Stories are told about the outliers, the breakout authors. Success stories like Bella Andre, or Amanda Hocking are all over the place. You have to understand one thing. Online news is just like any other news media. What shocks the public is interesting. It’s entertaining. Hearing about someone slow building their sales over three or five years… that’s not an interesting story.


Ever heard of a moderate news station? Yeah, no. There’s Fox News… or there’s CNN. There’s no in-between. They don’t get ratings if they don’t report something wow-inducing.


But here’s the good news, folks.

You can still be successful without being an outlier. You can still make a livable wage without making publishing waves. You don’t have to shoot up the charts. In fact, you probably don’t want to shoot up the charts anyway. Why? Because what goes up, must come down. What you want to change is your baseline. If you’re a new author and your sales shoot up, it’s a pretty sure bet that it’s going to crash just as hard. It’s the nature of retail.

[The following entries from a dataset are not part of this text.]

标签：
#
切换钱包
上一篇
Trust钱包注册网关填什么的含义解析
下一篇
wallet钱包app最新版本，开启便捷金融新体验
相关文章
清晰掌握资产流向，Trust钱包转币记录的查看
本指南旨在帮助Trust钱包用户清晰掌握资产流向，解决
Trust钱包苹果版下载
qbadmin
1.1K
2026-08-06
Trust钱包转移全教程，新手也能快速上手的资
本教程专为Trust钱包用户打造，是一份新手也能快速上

TamagotchiRemember Tamagotchis? They were all the rage. I had a couple. I spent hours feeding it and exercising it. I even named them. You couldn’t find them in a store most of the time, because they would sell out so fast. They were HUGE… for about six months. And then they vanished. Why? Because people move on. If everyone has it in your social circle, then you don’t get the word of mouth build. It becomes a fad, and we all know, fads die.


I’m being a little cynical, aren’t I? I did say there was good news.

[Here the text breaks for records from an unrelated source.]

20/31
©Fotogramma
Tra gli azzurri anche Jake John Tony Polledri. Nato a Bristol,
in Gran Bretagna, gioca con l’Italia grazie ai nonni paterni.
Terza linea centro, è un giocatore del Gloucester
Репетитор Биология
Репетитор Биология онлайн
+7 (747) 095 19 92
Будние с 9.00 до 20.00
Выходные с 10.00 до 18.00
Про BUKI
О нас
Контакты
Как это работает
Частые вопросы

It’s okay that people are better than you.

Seriously.


You can make a seriously nice living without putting a book out every month. You can still focus on the important things like kids or your scrapbooking projects while still making a decent living from writing.


The slow build is where it’s at.

Patience isn’t something I was born with. If you look at my history, you’ll see, it’s usually my lack of patience that gets me into trouble. So while I say that patience is the way to go, please keep in mind that I didn’t follow my own advice. I jumped head first into a new writing business with no plan and no long term goals other than I needed money.


So, think about this before you decide that self-publishing is easy money: There is no easy money.


Seriously. If you think you’re going to be like that outlier, consider this: You could potentially sell 10,000 copies in your first month and walk away with $20,000… but what happens when the retailers tweak their algorithms (I’m looking at you, Amazon!) and your book plummets from #200 in the store to the 20k rankings where you’re selling 10-20 a day instead of 100-200? I’m telling you guys. It can be devastating to your state of mind.


What goes up really fast must come down really fast too.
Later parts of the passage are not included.